■ SUPPLIED RECORDS
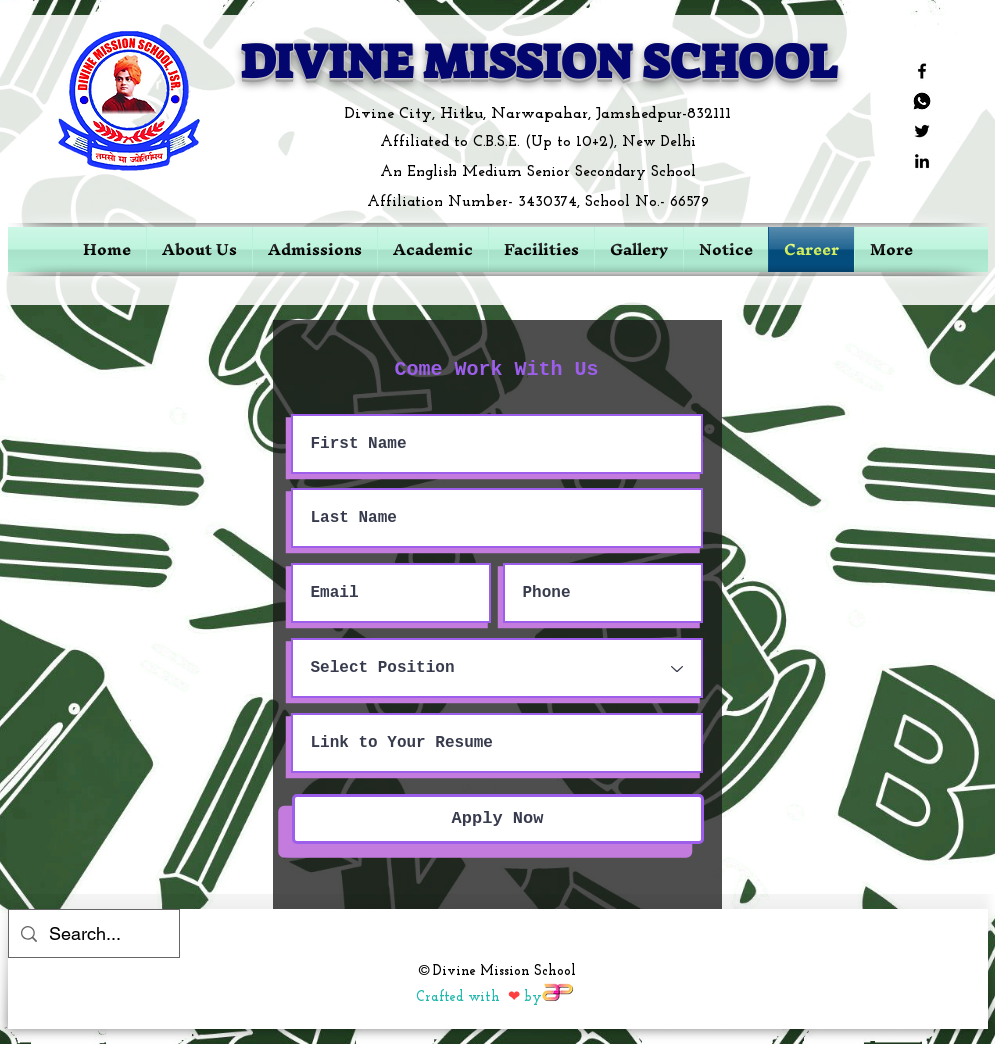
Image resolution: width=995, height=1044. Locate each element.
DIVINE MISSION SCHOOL (538, 62)
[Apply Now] (498, 819)
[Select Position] (497, 668)
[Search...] (93, 934)
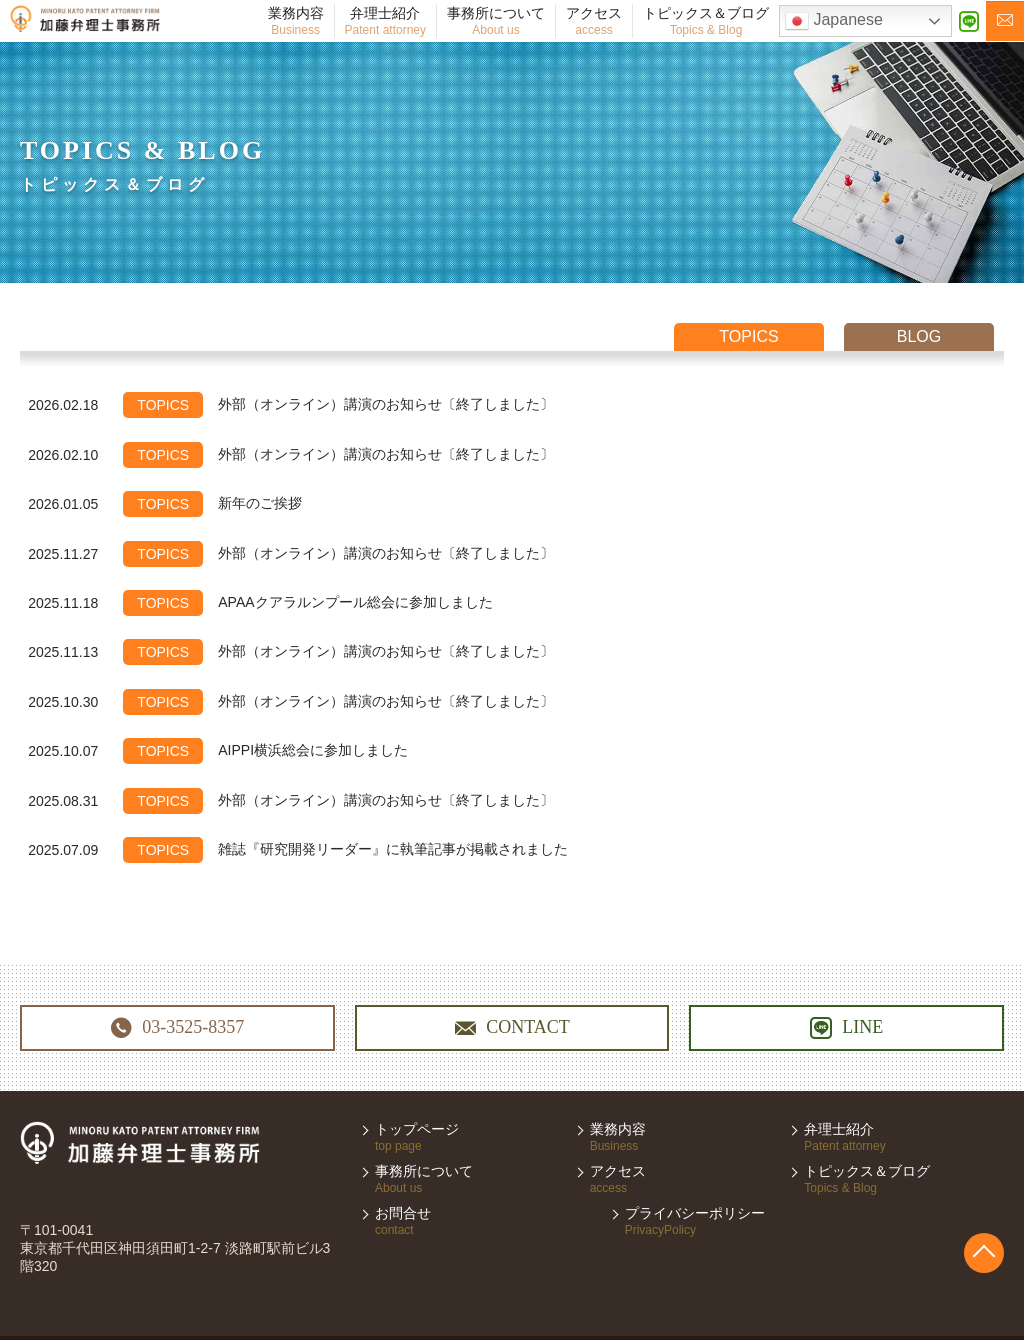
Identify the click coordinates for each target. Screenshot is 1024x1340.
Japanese (834, 21)
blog (919, 336)
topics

■ TASK DETAILS
Search the material above for lines containing the string "each", then pull them out.

■ RESULT OF THE EXERCISE
Image resolution: width=995, height=1044. Locate each element.
Identify the click coordinates for each target. Screenshot is 1024x1340.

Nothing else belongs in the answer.